Lastly, LBSMD can pull port load information as posted by the running servers. This is done via a simple API https://intranet.ncbi.nlm.nih.gov/ieb/ToolBox/CPP_DOC/lxr/source/include/connect/daemons/lbsmdapi.h. The information is then used to calculate the final server rates in run-time.

Although cients can redirect services, LBSMD does not distinguish between direct and redirected services.

Configuration

The LBSMD daemon is configured via command line options and via a configuration file. The full list of command line options can be retrieved by issuing the following command:

/opt/machine/lbsm/sbin/lbsmd --help

The local NCBI users can also visit the following link:

https://intranet.ncbi.nlm.nih.gov/ieb/ToolBox/NETWORK/lbsmd.cgi

The default name of the LBSMD daemon configuration file is /etc/lbsmd/servrc.cfg.

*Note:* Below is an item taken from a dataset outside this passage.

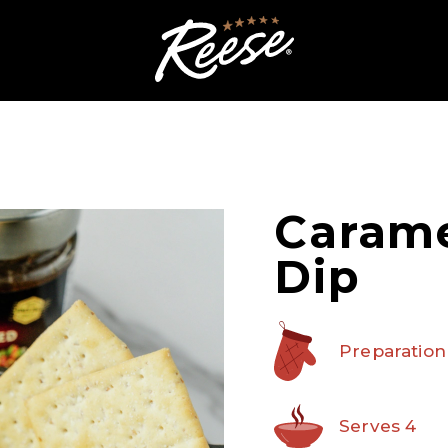
Carame
Dip
Preparation
Serves 4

Each line can be one of the following:

an include directive
site / zone designation
host authority information
a monitored port designation
a part of the host environment
a service definition
an empty line (entirely blank or containing a comment only)

Empty lines are ignored in the file. Any single configuration line can be split into several physical lines by inserting backslash symbols (\) before the line breaks. A comment is introduced by the pound/hash symbol (#).